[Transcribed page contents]
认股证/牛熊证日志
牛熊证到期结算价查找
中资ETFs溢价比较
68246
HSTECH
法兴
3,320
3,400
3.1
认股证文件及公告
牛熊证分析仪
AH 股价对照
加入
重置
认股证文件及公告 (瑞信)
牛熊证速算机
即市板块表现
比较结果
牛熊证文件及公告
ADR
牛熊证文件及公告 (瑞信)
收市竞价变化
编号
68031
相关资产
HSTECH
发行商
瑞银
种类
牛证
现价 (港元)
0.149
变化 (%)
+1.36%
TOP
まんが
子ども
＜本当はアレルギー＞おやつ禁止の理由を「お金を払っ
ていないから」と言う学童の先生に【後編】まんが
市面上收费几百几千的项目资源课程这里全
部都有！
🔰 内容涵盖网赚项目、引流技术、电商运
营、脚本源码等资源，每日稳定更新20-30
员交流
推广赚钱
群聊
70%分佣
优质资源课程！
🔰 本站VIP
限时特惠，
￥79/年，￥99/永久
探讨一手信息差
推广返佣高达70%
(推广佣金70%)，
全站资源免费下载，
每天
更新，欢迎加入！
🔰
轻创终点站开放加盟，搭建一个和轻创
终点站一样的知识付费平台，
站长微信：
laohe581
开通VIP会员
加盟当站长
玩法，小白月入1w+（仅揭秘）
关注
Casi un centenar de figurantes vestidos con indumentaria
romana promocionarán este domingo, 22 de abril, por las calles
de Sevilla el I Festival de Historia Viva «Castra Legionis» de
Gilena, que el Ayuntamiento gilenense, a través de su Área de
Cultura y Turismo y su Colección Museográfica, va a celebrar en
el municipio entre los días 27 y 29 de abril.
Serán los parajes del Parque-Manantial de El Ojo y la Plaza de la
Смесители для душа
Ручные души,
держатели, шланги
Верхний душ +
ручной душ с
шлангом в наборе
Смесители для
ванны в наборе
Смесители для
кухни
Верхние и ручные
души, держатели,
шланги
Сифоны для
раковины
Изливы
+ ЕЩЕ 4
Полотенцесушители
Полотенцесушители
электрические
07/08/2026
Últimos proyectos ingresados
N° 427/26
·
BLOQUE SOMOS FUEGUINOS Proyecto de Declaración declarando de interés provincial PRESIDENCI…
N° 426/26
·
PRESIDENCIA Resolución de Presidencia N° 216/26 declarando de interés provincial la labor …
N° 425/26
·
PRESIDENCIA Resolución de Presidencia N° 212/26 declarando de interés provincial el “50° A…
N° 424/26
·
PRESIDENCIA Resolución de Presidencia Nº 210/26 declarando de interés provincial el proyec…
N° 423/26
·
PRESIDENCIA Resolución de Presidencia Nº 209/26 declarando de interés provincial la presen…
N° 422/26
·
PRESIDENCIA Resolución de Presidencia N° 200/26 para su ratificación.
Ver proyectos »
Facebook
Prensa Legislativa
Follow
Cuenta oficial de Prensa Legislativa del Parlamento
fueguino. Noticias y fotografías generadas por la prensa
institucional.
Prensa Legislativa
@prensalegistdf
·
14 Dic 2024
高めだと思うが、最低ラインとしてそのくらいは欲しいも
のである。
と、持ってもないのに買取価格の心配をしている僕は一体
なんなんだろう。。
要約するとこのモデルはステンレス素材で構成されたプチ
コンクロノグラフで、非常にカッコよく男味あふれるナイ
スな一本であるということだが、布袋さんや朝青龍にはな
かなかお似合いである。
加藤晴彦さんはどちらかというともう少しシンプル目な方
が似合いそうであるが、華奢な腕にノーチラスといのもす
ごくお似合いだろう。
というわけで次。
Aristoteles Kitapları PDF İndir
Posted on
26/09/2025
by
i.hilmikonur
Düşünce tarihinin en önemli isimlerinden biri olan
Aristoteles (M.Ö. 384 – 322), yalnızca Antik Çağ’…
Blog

---

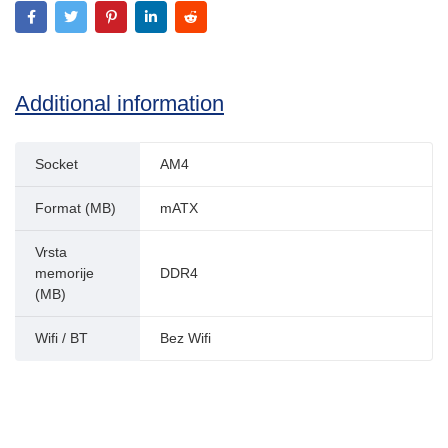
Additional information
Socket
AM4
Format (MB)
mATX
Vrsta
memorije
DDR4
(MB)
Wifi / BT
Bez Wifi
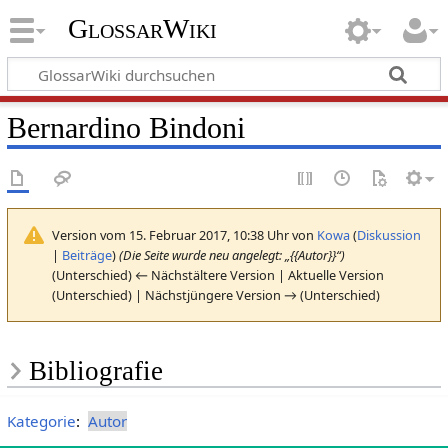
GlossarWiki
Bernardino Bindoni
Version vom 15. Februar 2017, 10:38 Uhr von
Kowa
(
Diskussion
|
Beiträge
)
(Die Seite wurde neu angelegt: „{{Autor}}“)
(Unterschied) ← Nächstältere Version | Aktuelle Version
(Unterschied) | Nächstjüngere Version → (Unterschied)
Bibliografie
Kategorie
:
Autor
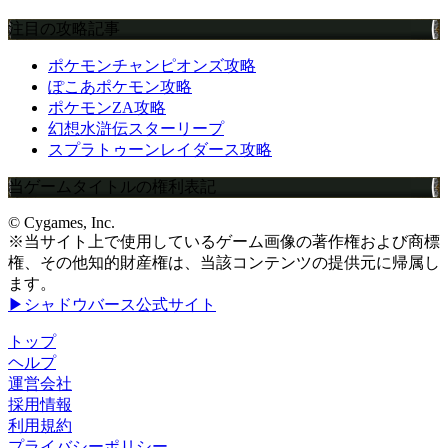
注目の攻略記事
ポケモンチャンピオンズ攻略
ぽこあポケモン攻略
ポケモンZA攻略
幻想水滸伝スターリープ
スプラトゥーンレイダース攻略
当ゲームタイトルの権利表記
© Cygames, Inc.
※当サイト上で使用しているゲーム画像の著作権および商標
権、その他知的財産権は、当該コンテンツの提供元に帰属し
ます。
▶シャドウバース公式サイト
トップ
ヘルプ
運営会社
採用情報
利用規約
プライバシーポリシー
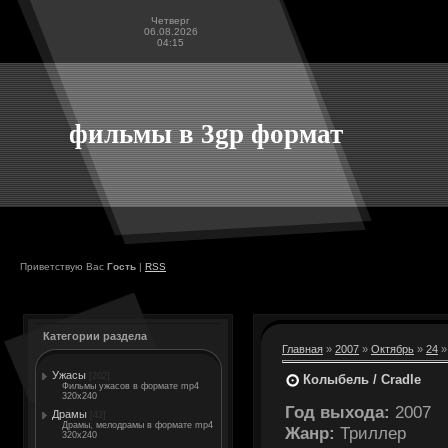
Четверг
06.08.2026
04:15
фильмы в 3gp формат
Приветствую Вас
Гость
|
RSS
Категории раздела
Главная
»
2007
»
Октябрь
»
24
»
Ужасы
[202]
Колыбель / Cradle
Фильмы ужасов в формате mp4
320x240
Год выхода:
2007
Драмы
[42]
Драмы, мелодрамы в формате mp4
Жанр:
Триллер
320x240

==

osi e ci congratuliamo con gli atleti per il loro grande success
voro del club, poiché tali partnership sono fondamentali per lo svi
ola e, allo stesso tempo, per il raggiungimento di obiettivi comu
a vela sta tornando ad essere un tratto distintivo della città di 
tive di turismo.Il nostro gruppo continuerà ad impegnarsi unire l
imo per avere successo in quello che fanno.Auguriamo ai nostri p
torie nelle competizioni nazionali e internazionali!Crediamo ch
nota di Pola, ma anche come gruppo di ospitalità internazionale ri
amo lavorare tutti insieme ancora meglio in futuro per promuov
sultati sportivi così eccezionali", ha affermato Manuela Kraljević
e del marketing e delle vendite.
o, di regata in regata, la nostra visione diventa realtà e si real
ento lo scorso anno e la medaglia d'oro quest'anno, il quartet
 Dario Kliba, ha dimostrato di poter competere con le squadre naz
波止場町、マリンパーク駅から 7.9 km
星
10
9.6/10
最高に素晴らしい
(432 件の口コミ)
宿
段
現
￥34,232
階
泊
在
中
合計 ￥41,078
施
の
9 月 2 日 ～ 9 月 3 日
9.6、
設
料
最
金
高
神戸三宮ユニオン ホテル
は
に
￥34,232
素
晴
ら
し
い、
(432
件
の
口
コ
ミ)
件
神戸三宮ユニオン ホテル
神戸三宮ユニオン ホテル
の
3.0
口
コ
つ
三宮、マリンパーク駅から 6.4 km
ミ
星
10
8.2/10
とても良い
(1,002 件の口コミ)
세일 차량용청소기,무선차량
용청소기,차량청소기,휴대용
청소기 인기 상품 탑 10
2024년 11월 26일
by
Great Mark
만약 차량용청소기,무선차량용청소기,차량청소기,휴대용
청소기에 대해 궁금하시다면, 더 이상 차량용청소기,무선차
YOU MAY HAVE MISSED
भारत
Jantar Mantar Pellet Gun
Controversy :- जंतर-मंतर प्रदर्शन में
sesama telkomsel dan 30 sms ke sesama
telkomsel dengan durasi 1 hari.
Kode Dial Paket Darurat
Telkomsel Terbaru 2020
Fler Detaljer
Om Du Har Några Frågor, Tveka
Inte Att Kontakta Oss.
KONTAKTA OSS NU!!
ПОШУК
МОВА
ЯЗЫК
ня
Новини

Exercise requirements → Nothing but a number should be given: the number of lines in the records that contain the word "формате".

Reply → 2